Fin octobre, le congrès catéchétique national Ecclésia 2007 (1) illustra à grande échelle combien l’Église de France est bel et bien en train de vivre une mutation salutaire : l’espérance est effectivement à l’œuvre lorsqu’on voit tant de baptisés mobilisés (7000 !) par une annonce plus diversifiée et constante de l’Evangile, par un témoignage plus crédible de la foi. Au travers de son parcours personnel (aux côtés du cardinal Lustiger durant près de 30 ans), de sa pensée, de ses orientations pastorales vis-à-vis des jeunes et des familles notamment, l’élection rapide du cardinal Vingt-Trois à la tête de la conférence épiscopale quelques jours plus tard confirme plus « officiellement » qu’une nouvelle page est en train de s’écrire avec un retour aux sources : avant toute chose, expérimenter et témoigner « de la joie et du bonheur de la foi » qui donnent « envie » à nos contemporains. (2)

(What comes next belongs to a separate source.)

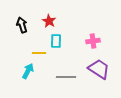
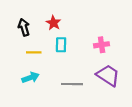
yellow line: (39, 53) -> (34, 52), moved
cyan arrow: (28, 71) -> (30, 78), turned 42

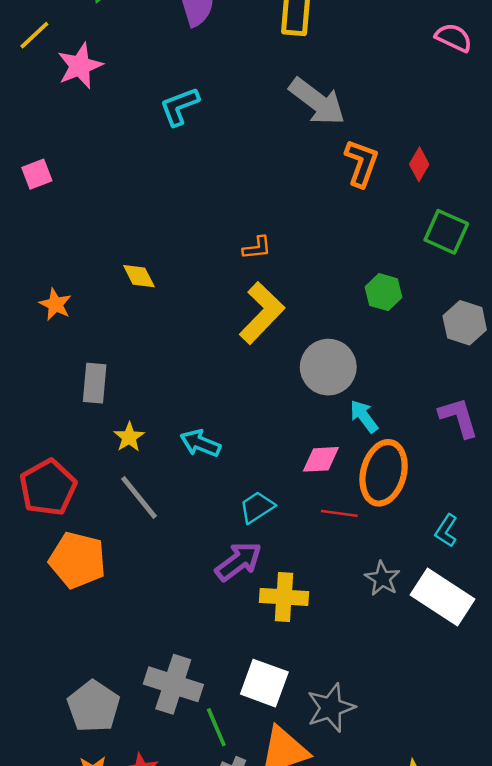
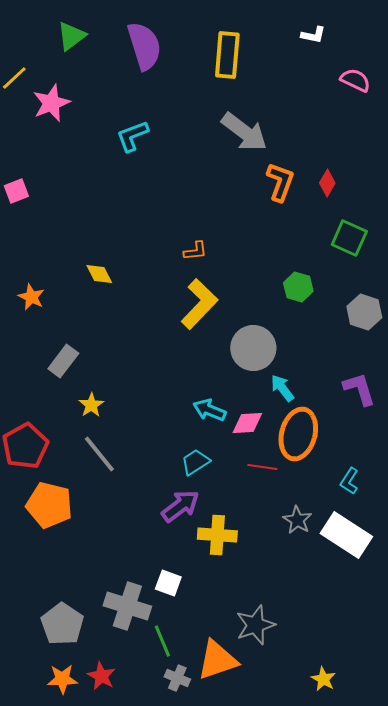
gray rectangle: (95, 383) -> (63, 361), turned 32
cyan arrow: (200, 443) -> (209, 410), moved
white square: (264, 683) -> (168, 583), moved, size x0.7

Depuis son retour dans la capitale en 2005, l’archevêque de Paris revient régulièrement sur l’urgence de la mission de l’Eglise en se référant au testament missionnaire de Jean-Paul II qui souligne l’articulation de la foi baptismale avec l’évangélisation : « Celui qui a vraiment rencontré le Christ ne peut le garder pour lui-même, il doit l’annoncer ». (3) A partir de cette certitude, l’archevêque de Paris souligne l’impératif missionnaire pour chacun des baptisés, au risque sinon de révéler en cela notre propre doute envers l’Evangile, notre peu d’amour et de foi envers Jésus-Christ lui-même : « L’Eglise doit être missionnaire ou elle ne sera plus rien en ce monde (…) Comment pourrions-nous être vraiment attachés à Jésus-Christ et à son Evangile, si nous n’étions pas constamment préoccupés de partager la richesse que nous avons reçue ? (…) Faute d’entrer résolument dans cette mission d’annoncer la Bonne Nouvelle, nous nous exposons à ne plus croire qu’elle est vraiment bonne et à ne plus en voir la pertinence pour nous-mêmes. Une foi qui ne se propose pas et ne se partage pas est une foi qui se dessèche et qui n’intéresse plus, même les croyants.» (4)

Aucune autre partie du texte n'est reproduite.